La grand-mère de Tess et Elliot a fait les quatre cents coups avec la beat generation. Mannequin pour Coco Chanel et amante de Gregory Corso, elle a fumé des pétards avec Truman Capote puis terminé sa vie en jurant, au milieu des livres et de l’Iowa. Ses deux petits-enfants ont voulu en savoir plus : ils ont fini par jeter leur sac à dos dans un bus Greyhound, en direction de Story City.

« Je suis venue ici pour crever ». C’était ta réponse préférée, Marjorie, à la question qu’on se pose aussi avec Elliot : « Mais qu’est-ce que t’as été foutre en Iowa ? ».

L’Iowa, Marjorie, l’Iowa ! L’Iowa et ses villes sans charme, sa campagne dramatiquement plate, dévastée par l’agriculture intensive.

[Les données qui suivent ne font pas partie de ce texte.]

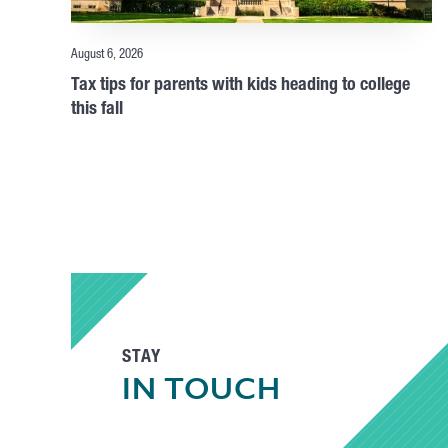
August 6, 2026
Tax tips for parents with kids heading to college
this fall
STAY
IN TOUCH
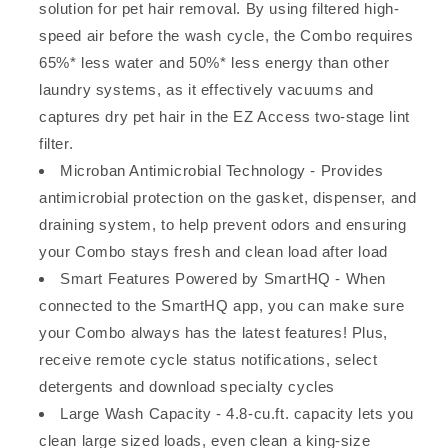
solution for pet hair removal. By using filtered high-
speed air before the wash cycle, the Combo requires
65%* less water and 50%* less energy than other
laundry systems, as it effectively vacuums and
captures dry pet hair in the EZ Access two-stage lint
filter.
Microban Antimicrobial Technology - Provides
antimicrobial protection on the gasket, dispenser, and
draining system, to help prevent odors and ensuring
your Combo stays fresh and clean load after load
Smart Features Powered by SmartHQ - When
connected to the SmartHQ app, you can make sure
your Combo always has the latest features! Plus,
receive remote cycle status notifications, select
detergents and download specialty cycles
Large Wash Capacity - 4.8-cu.ft. capacity lets you
clean large sized loads, even clean a king-size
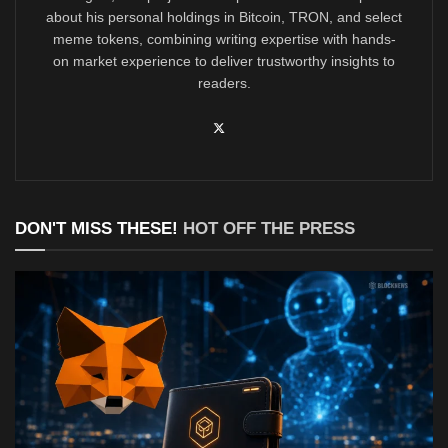
about his personal holdings in Bitcoin, TRON, and select
meme tokens, combining writing expertise with hands-
on market experience to deliver trustworthy insights to
readers.
DON'T MISS THESE!
HOT OFF THE PRESS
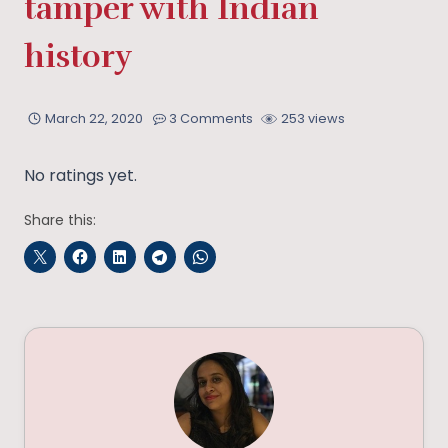
tamper with Indian
history
March 22, 2020
3 Comments
253 views
No ratings yet.
Share this:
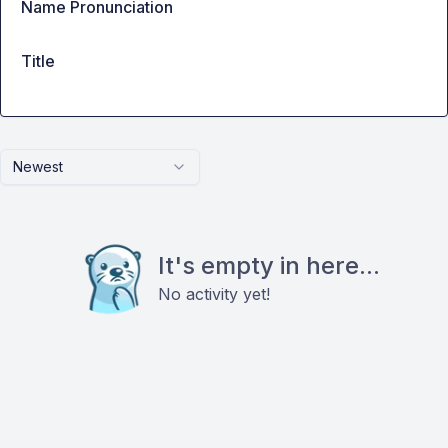
Name Pronunciation
Title
Newest
It's empty in here...
No activity yet!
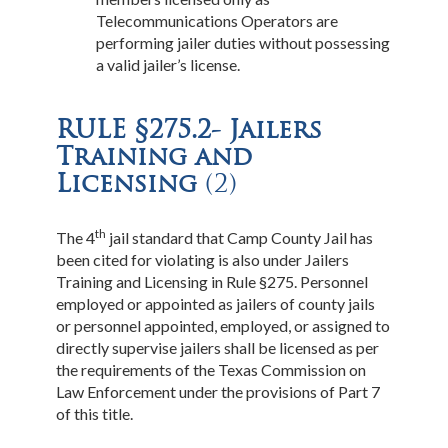
Telecommunications Operators are
performing jailer duties without possessing
a valid jailer’s license.
RULE §275.2- Jailers
Training and
Licensing
(2)
th
The 4
jail standard that Camp County Jail has
been cited for violating is also under Jailers
Training and Licensing in Rule §275. Personnel
employed or appointed as jailers of county jails
or personnel appointed, employed, or assigned to
directly supervise jailers shall be licensed as per
the requirements of the Texas Commission on
Law Enforcement under the provisions of Part 7
of this title.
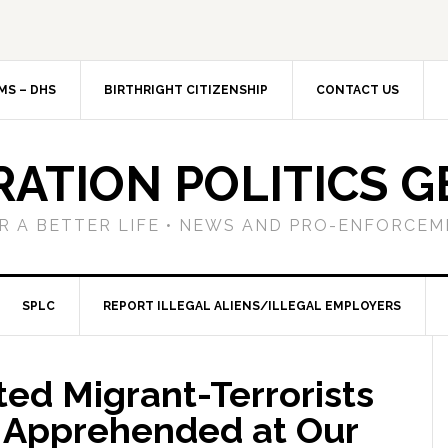
MS – DHS
BIRTHRIGHT CITIZENSHIP
CONTACT US
RATION POLITICS G
R A BETTER LIFE • NEWS AND PRO-ENFORCEM
SPLC
REPORT ILLEGAL ALIENS/ILLEGAL EMPLOYERS
ted Migrant-Terrorists
 Apprehended at Our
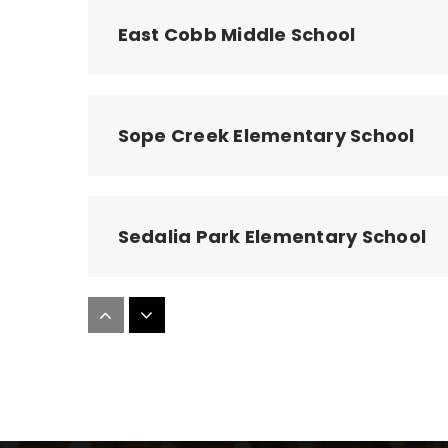
East Cobb Middle School
Sope Creek Elementary School
Sedalia Park Elementary School
Powers Ferry Elementary School
Casa Dei Bambini Montessori Sch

Pas un hectare qui ne soit pas dédié à la culture du maïs ou du soja. L’Iowa et ses immenses silos à grains qui trônent au milieu des villages. Toi, l’amoureuse des livres, comment t’as pu survivre dans une région où même les bibliothèques sont drive-in, comme de vulgaires Mc Do ? On passe sa commande sans même descendre de son pick-up. Ici, pas de transports en commun, même pas de trottoirs. La voiture, de préférence bruyante, est la reine absolue du paysage. Et puis cette odeur, celle que tu détestais tant, celles des effluves d’ammoniaque qui s’échappent des granges à cochon. Hier, impossible de boire notre bière sur le porche.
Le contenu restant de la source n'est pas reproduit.